Forgive us if we don’t drink that sugary drink.
Of course, this sudden expression of unity beats the usual brinkmanship and fiery bluster we get from the Kim regime. But North Korea is adept at the game of freeze and thaw. This isn’t the first time the North has clasped hands with the South at an Olympiad — it did so at the Summer Games in Sydney in 2000. And when South Korea hosted the Asian Games in 2014, North and South Korean athletes appeared together under a unity banner. What followed? Three underground nuclear detonations and test launches of more than 40 ballistic missiles, including one capable of hitting Washington.
Kim’s strategy? Maybe to play peacemaker at a time when the Trump administration is pushing a strategy of pressure on Pyongyang through sanctions and threats of answering North Korean belligerence with “fire and fury.” It might be the sanctions are working, and Kim’s trying to push the U.S. to ease off. Or, he simply might be trying to drive a wedge between South Korea and the U.S.
Pyongyang’s goals have been consistent through generations of Kim family leadership. Self-preservation of the regime. The withdrawal of U.S. troops from South Korea. And, eventually, reunification with the South, under Pyongyang rule.
That’s why the U.S. and South Korea have to tread carefully with Kim’s latest chess move. A few optimists in Washington might be heartened by this hint at rapprochement, but it’s not time to consider letting up on sanctions. Similarly, South Korea should think twice about the boundaries of this Olympic gesture.

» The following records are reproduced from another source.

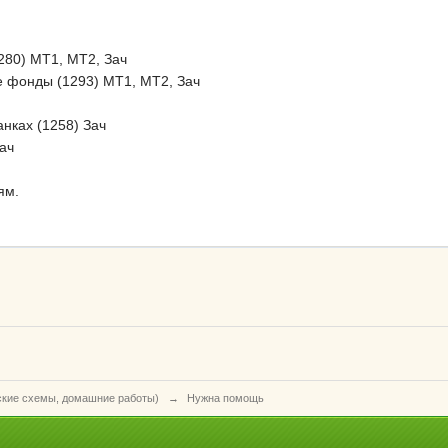
280) МТ1, МТ2, Зач
 фонды (1293) МТ1, МТ2, Зач
анках (1258) Зач
ач
ям.
ские схемы, домашние работы)
→
Нужна помощь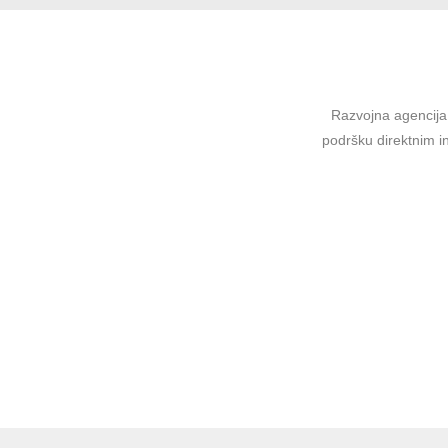
Razvojna agencija 
podršku direktnim in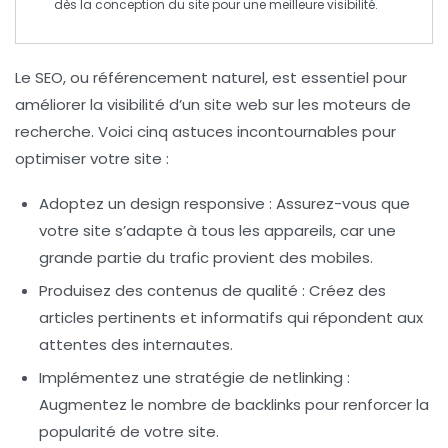
dès la conception du site pour une meilleure visibilité.
Le
SEO
, ou
référencement naturel
, est essentiel pour
améliorer la visibilité d’un site web sur les moteurs de
recherche. Voici cinq astuces incontournables pour
optimiser votre site :
Adoptez un design responsive
: Assurez-vous que
votre site s’adapte à tous les appareils, car une
grande partie du trafic provient des mobiles.
Produisez des contenus de qualité
: Créez des
articles pertinents et informatifs qui répondent aux
attentes des internautes.
Implémentez une stratégie de netlinking
:
Augmentez le nombre de
backlinks
pour renforcer la
popularité de votre site.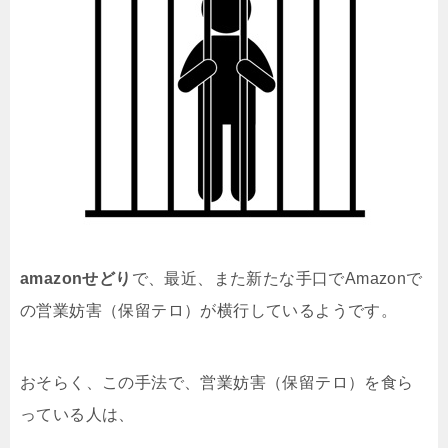
amazonせどり
で、最近、また新たな手口でAmazonで
の営業妨害（保留テロ）が横行しているようです。
おそらく、この手法で、営業妨害（保留テロ）を食ら
っている人は、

There’s something else Seoul should consider. These Olympics mark the first time South Korea has ever hosted the Winter Games. It’s a landmark moment for Seoul, a source of immense national pride. South Korean athletes who have endured years of early morning workouts and aching bodies will march into Pyeongchang Olympic Stadium not under their own flag, but under a unity banner — a blue Korean Peninsula on a white background. The Olympics are about moments. Will that moment feel right to those athletes and their countrymen? Or will they feel sold out?